# H: Beastmen W:$$ Priced to move



## Dr.Mercury (Aug 2, 2008)

I am looking to part with this stuff, and invest the money back into other stuff.
Not really looking to part it up. I would really liket to sell it all in one go.
It is a considerable army. Well over $550 in stuff.
Looking for $235 and I will ship it anywhere in the lower 48 via UPS ground.
Outside of there, and you have to pay shipping
I accept Paypal


I have 10 metal Centigor along with the special character
They are set up to be two squads of 5 with a standard in each (primed black)
12 chaos hounds. 10 plastic, and 2 metal (primed brown)
2 chaos spawn bare plastic
All my gor are the older plastics that came in the mixed gor/ungor box

40 gors with extra hand weapon 20 are painted 20 are primed brown. (all are magnetized with metal move trays)
20 gors with extra hand weapon bare plastic
18 bestigor unpainted (15 plastic, 3 metal command)
30 plastic ungor spear and shield primed brown (these are the older plastics)

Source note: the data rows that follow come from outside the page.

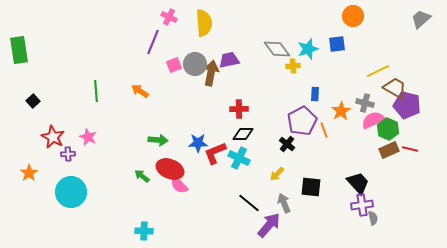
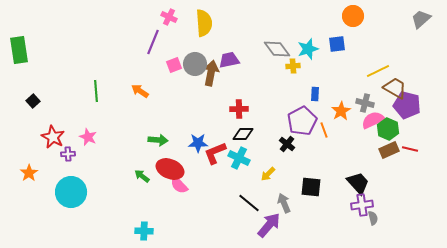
yellow arrow at (277, 174): moved 9 px left
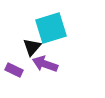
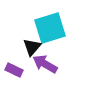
cyan square: moved 1 px left
purple arrow: rotated 10 degrees clockwise
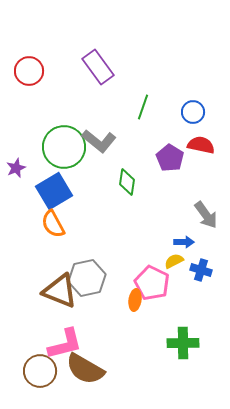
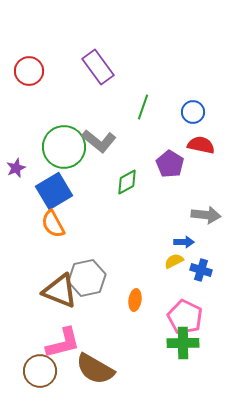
purple pentagon: moved 6 px down
green diamond: rotated 52 degrees clockwise
gray arrow: rotated 48 degrees counterclockwise
pink pentagon: moved 33 px right, 34 px down
pink L-shape: moved 2 px left, 1 px up
brown semicircle: moved 10 px right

I also have a plastic giant that was converted into a cygor.
http://s182.photobucket.com/albums/x91/drmercury/?action=view&current=100_2042.jpg

I have 5 plastic minotaurs that I converted to my personal taste.
http://s182.photobucket.com/albums/x91/drmercury/?action=view&current=100_2039.jpg
http://s182.photobucket.com/albums/x91/drmercury/?action=view&current=100_2038.jpg


----------